La quantité d’aliments crus dans l’alimentation doit être adaptée aux besoins de santé et aux objectifs individuels. Alors que certaines personnes tirent bénéfice d’une alimentation majoritairement crue, d’autres peuvent avoir besoin d’une combinaison plus équilibrée d’aliments crus et cuits.
- Besoins de santé et objectifs individuels : La quantité d’aliments crus dans l’alimentation doit être adaptée aux besoins de santé et aux objectifs individuels. Alors que certaines personnes tirent bénéfice d’une alimentation majoritairement crue, d’autres peuvent avoir besoin d’une combinaison plus équilibrée d’aliments crus et cuits.
- Alimentation équilibrée : Bien que les aliments crus offrent de nombreux avantages, il est important de garantir une alimentation équilibrée. Cela implique de consommer, en plus des aliments crus, des aliments cuits afin d’assurer un apport suffisant en tous les nutriments essentiels.
- Tolérance et préférences personnelles : La tolérance aux aliments crus varie d’une personne à l’autre. Certaines personnes peuvent éprouver des difficultés à digérer une trop grande quantité d’aliments crus, tandis que d’autres les tolèrent sans problème. Les préférences personnelles et les réactions du corps doivent être prises en compte pour déterminer la quantité appropriée d’aliments crus.

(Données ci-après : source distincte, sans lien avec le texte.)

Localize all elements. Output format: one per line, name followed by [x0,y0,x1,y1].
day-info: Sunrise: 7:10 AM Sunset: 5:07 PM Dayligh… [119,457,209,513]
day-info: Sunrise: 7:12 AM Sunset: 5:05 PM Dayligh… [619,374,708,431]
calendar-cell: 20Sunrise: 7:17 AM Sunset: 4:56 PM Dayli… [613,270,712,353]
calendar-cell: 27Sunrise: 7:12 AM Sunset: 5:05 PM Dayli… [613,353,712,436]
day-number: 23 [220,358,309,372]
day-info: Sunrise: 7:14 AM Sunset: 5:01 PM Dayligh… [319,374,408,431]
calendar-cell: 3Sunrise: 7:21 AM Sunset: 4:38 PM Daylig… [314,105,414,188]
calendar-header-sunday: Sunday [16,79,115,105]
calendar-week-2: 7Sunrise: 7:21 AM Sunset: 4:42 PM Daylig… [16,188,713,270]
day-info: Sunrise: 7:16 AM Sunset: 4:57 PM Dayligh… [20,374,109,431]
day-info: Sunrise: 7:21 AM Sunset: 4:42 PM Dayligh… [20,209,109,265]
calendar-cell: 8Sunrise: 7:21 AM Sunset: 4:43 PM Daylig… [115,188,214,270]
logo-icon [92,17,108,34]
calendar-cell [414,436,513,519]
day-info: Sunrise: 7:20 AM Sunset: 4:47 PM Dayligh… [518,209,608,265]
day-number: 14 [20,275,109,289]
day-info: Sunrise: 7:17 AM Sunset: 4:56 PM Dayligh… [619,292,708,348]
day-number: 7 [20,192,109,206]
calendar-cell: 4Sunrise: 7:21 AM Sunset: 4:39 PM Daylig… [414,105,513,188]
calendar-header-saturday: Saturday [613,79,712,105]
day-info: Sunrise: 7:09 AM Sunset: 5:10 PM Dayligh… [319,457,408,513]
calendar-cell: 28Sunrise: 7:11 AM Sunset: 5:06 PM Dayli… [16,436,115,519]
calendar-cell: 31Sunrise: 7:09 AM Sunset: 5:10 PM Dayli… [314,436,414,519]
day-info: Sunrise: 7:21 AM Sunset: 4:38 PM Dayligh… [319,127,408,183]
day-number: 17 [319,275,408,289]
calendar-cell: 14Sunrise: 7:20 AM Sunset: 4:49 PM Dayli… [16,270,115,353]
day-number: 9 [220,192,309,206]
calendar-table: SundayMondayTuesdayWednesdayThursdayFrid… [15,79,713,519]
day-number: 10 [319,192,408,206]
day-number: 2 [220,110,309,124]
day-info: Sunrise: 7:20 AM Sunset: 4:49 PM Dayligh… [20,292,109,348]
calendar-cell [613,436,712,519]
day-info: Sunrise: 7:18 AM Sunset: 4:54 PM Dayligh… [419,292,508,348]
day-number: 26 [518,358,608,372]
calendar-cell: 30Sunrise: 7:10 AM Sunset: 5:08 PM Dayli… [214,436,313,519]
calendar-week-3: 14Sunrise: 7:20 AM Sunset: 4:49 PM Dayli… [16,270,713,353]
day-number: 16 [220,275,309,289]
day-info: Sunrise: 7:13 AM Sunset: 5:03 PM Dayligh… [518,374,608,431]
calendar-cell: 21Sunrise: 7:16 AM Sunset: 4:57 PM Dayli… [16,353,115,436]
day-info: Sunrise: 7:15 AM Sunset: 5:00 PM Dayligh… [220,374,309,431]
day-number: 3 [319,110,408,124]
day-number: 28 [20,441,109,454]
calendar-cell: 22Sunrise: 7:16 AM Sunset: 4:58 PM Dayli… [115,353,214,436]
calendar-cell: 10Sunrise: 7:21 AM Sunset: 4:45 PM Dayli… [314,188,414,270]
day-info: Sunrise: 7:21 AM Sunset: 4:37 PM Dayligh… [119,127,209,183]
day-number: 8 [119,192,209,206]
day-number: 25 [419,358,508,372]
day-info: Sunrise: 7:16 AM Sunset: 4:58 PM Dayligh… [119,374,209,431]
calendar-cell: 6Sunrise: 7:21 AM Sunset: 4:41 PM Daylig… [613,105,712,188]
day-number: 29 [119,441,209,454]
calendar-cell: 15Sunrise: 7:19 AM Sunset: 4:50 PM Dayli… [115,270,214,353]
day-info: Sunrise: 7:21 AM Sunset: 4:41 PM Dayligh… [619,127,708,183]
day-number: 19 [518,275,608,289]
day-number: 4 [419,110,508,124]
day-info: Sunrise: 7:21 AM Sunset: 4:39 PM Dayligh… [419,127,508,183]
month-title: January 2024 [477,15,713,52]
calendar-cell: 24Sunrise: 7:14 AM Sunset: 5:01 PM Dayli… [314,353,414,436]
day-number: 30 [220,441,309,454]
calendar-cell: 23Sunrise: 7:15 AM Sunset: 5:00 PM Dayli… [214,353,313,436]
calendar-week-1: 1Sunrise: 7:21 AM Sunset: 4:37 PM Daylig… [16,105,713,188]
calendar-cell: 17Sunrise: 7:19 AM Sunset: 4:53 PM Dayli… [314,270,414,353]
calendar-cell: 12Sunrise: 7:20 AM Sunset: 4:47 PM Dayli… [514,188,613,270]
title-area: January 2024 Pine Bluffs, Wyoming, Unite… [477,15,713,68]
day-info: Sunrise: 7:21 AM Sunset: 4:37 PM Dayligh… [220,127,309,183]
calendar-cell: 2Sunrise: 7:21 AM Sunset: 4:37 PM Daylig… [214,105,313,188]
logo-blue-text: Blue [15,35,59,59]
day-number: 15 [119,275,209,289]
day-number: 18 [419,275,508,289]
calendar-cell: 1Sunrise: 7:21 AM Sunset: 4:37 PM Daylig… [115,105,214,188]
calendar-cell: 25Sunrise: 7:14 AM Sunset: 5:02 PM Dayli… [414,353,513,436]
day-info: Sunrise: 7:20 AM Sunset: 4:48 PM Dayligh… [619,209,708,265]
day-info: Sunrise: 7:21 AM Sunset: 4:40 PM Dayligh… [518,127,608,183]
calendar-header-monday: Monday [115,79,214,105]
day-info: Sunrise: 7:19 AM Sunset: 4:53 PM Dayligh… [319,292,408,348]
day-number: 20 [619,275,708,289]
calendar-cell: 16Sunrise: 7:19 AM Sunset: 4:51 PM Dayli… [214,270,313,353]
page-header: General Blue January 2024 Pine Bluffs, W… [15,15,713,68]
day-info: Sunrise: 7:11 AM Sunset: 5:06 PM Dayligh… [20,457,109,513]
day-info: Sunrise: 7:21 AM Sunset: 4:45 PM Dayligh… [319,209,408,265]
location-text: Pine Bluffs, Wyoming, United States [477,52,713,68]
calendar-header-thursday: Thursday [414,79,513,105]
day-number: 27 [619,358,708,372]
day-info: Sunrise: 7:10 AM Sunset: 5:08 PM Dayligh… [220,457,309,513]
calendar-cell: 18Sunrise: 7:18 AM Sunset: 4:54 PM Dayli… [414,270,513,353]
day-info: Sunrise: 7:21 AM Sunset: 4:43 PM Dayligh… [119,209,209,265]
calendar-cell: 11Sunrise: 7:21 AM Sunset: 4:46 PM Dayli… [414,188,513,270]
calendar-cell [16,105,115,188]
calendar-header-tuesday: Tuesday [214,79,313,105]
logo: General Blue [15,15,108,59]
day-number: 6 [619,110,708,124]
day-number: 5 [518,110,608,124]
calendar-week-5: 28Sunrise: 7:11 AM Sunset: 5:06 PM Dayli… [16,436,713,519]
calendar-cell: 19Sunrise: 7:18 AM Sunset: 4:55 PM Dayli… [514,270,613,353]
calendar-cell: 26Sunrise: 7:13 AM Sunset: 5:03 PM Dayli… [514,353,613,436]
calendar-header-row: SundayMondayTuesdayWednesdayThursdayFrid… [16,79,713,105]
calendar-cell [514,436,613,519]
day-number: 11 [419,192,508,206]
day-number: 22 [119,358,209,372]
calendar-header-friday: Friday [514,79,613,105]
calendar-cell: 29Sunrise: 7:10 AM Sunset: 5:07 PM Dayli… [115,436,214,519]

- Recommandations : Les experts recommandent souvent de consommer au moins 50 % de l’apport alimentaire quotidien sous forme d’aliments crus. Cela peut constituer un bon point de départ, à adapter en fonction des besoins individuels et de l’expérience.
- Intégration progressive dans l’alimentation : Pour ceux qui découvrent l’alimentation crue, une intégration progressive peut être utile. Commencez par intégrer des fruits et légumes crus à chaque repas et augmentez progressivement la proportion d’aliments crus.
CONCLUSION
L’histoire de l’alimentation crue est un volet fascinant de l’histoire de la nutrition humaine. Des débuts modestes dans l’Antiquité jusqu’au mouvement moderne de l’alimentation crue, cette façon de se nourrir s’est constamment adaptée aux besoins et aux connaissances de son époque. Il n’existe pas de « voie unique » concernant la quantité d’aliments crus à consommer. Il est important d’écouter les signaux de son corps et de trouver un équilibre qui apporte des bénéfices pour la santé tout en restant réaliste et durable.